Mutation data extraction: automated mining outperforms manually curated approaches

HGMD [1] is the de facto standard source for mutation information. Like any manually curated database, the high quality of the HGMD comes at the cost of incompleteness. It was shown recently that Mutator is able to extend the HGMD [17]. Figure 3 show that Mutator extracts significantly more mutations from the literature than human experts. This does, of course, not invalidate systems like HGMD because the HGMD also provides details on the effect of a variant. Even though natural language parsing software is developing very rapidly the days that the successor of Mutator will also always correctly extract the effects of those mutations from the literature are not near. In contrast to the HGMD database that stores each unique mutation once, 3DM collects all publications that describe any particular mutation. This can, for example, be two publications that describe the same mutation detected in different patients with different onsets or different symptoms. We have frequently observed that contradicting information is reported for the same mutation in different patients.

Discussion

We have made a number of interesting observations. First, we find that variants are more likely to be pathogenic if they occur in structurally conserved regions of a protein [13]. Second, we find that it is much less likely that variants are pathogenic if they occur at positions that are variable in alignments composed of only highly similar proteins.

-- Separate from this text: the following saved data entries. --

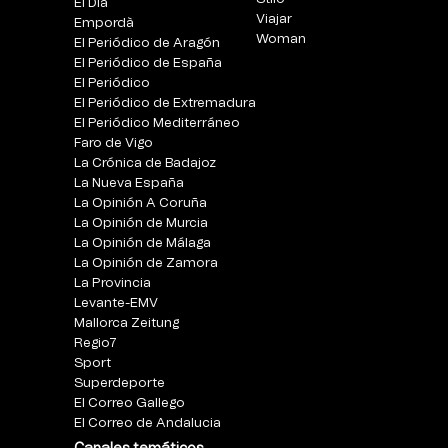
El Día
Viajar
Empordà
Woman
El Periódico de Aragón
El Periódico de España
El Periódico
El Periódico de Extremadura
El Periódico Mediterráneo
Faro de Vigo
La Crónica de Badajoz
La Nueva España
La Opinión A Coruña
La Opinión de Murcia
La Opinión de Málaga
La Opinión de Zamora
La Provincia
Levante-EMV
Mallorca Zeitung
Regio7
Sport
Superdeporte
El Correo Gallego
El Correo de Andalucia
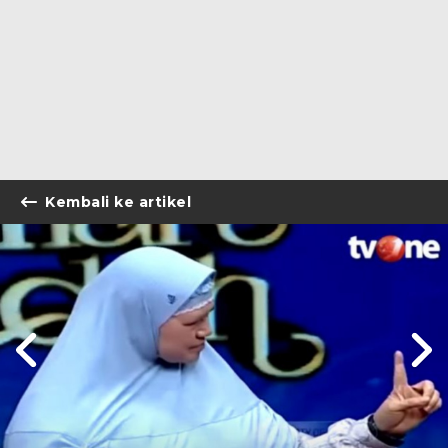
Kembali ke artikel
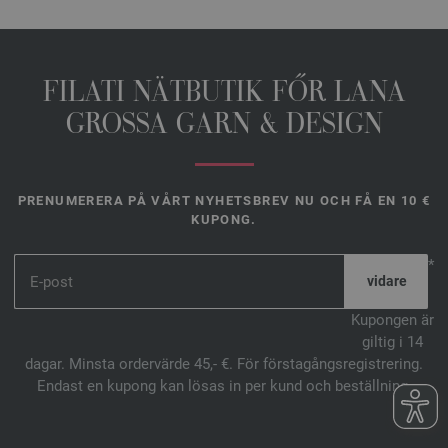
FILATI NÄTBUTIK FŐR LANA
GROSSA GARN & DESIGN
PRENUMERERA PÅ VÅRT NYHETSBREV NU OCH FÅ EN 10 €
KUPONG.
*
Kupongen är
giltig i 14
dagar. Minsta ordervärde 45,- €. För förstagångsregistrering.
Endast en kupong kan lösas in per kund och beställning.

From this observation follows that if a close homolog of a human protein has a different residue, it is more likely that other residue types are allowed at the equivalent position of the human protein. Third, we show that there is a large overlap in alignment positions where pathogenic mutations occur even among distantly related human proteins of a superfamily. Therefore, when a missense mutation is pathogenic to its host organism, the chance that a mutation at the equivalent position in a homologous protein (to any residue) is also pathogenic is much higher. These observations show, as was hinted at previously [10], that pathogenicity is much more determined by the location of the mutation in the protein than by the type of amino acid that is introduced. We can conclude that the use of protein superfamily systems can extensively add previously unused data for the investigation of human disease related variants. These revelations can function as very useful predictive features for variant effect prediction models. The availability of a protein superfamily data integration system is valuable for such a model, since it can provide predictive features that otherwise would be missing, such as mutation data for very distant homologs. In fact, these models have been generated for the LQT related genes. We show that the use of superfamily data largely increases the accuracy of variant effect predictions (publication in progress).